On 12 Jun., 18:31, William Hughes <wpihug...@hotmail.com> wrote: > On Jun 12, 12:13 pm, WM <mueck...@rz.fh-augsburg.de> wrote: > > > > > > > On 12 Jun., 17:42, William Hughes <wpihug...@hotmail.com> wrote: > > > > On Jun 12, 10:36 am, WM <mueck...@rz.fh-augsburg.de> wrote: > > > > > On 12 Jun., 12:23, William Hughes <wpihug...@hotmail.com> wrote: > > > > > > On Jun 12, 3:14 am, WM <mueck...@rz.fh-augsburg.de> wrote: > > > > > > > On 11 Jun., 23:06, William Hughes <wpihug...@hotmail.com> wrote: > > > > > > > > On Jun 11, 4:38 pm, WM <mueck...@rz.fh-augsburg.de> wrote: > > > > > > > > > On 11 Jun., 21:33, William Hughes <wpihug...@hotmail.com> wrote: > > Your claim is that "no possibility exists to construct or to > distinguish by one or many or infinitely many nodes > of the tree another path."

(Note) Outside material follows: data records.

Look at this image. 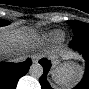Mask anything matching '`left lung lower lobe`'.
<instances>
[{
  "label": "left lung lower lobe",
  "mask_w": 89,
  "mask_h": 89,
  "mask_svg": "<svg viewBox=\"0 0 89 89\" xmlns=\"http://www.w3.org/2000/svg\"><path fill=\"white\" fill-rule=\"evenodd\" d=\"M70 46L83 52L87 61L84 78L74 89H89V34L80 33L75 35L70 43ZM39 63L43 66V75L39 79L41 88L50 89V85L46 80V75L50 69L51 62L46 58H43L39 61Z\"/></svg>",
  "instance_id": "left-lung-lower-lobe-1"
}]
</instances>
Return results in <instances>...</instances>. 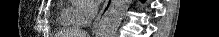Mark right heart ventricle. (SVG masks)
Instances as JSON below:
<instances>
[{
  "label": "right heart ventricle",
  "instance_id": "e07e8e85",
  "mask_svg": "<svg viewBox=\"0 0 219 37\" xmlns=\"http://www.w3.org/2000/svg\"><path fill=\"white\" fill-rule=\"evenodd\" d=\"M75 8H63L60 15V24L65 27H78L80 22L75 18Z\"/></svg>",
  "mask_w": 219,
  "mask_h": 37
}]
</instances>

So it is. Proof: Let me construct a tree. I will not tell you what kind of paths I use. For instance I could use terminating paths or paths with tails 111... or paths with tails pi-3 or paths with tails e-2 or a mixture of many kinds of paths. I will present you the tree when it is ready. Would you bet to be able to distinuish your path from the set that I have used?

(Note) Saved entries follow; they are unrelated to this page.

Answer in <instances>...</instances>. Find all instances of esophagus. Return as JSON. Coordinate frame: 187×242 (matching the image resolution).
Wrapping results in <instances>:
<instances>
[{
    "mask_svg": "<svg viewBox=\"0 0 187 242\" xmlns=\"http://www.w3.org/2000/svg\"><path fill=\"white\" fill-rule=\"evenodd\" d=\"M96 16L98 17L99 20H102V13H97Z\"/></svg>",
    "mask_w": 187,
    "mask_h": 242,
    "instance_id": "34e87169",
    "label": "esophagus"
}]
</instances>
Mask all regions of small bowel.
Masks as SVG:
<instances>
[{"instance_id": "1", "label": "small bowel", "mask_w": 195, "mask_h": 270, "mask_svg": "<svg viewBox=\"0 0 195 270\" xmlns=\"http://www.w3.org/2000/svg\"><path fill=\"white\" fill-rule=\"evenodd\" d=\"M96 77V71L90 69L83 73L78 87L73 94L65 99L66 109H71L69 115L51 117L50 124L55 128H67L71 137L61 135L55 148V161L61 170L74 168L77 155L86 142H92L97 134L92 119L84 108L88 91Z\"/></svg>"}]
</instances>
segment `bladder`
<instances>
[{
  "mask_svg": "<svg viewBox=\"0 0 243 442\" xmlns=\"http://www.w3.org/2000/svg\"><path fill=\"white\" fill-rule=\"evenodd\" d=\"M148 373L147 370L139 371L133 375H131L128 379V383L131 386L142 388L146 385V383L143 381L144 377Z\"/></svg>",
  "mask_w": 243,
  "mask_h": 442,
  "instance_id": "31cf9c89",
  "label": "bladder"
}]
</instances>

> > > the tree contains every element of > > > P and the path p. Since they have not changed form it > > > is still possible to distinguish p from every element of P. > > > Sorry, that is impossible. > > Note that you have agreed > > the binary tree contains a path > p that can be distinguished from > every element of P. > > this directly contradicts your claim that > > no possibility exists to construct or to > distinguish by one or many or infinitely many nodes > of the tree another path.

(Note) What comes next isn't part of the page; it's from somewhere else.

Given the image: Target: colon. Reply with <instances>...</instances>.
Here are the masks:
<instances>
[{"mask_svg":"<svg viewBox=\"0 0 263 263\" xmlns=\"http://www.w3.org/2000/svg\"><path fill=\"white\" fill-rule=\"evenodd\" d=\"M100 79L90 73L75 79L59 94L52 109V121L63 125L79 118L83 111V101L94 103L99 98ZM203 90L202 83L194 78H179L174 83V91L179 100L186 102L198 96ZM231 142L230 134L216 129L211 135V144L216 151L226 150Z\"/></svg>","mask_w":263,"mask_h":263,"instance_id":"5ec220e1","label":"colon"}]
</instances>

So let us play the game. Choose a path and try to distinguish it from the set of paths that completely cover my tree. > > > Every node of path p and every set of nodes > > of path p is covered by one or more paths of P. > > Indeed, one *or more* paths of P. > The set of nodes in path p is > not covered by one path in P.
Ok. Let us start. I often get spam mails offering some millions of dollars. I will risk one of them, say 10 million dollars on the claim that you will not be able to distinguish your path from the set of paths that I have used for construction. What about your stakes?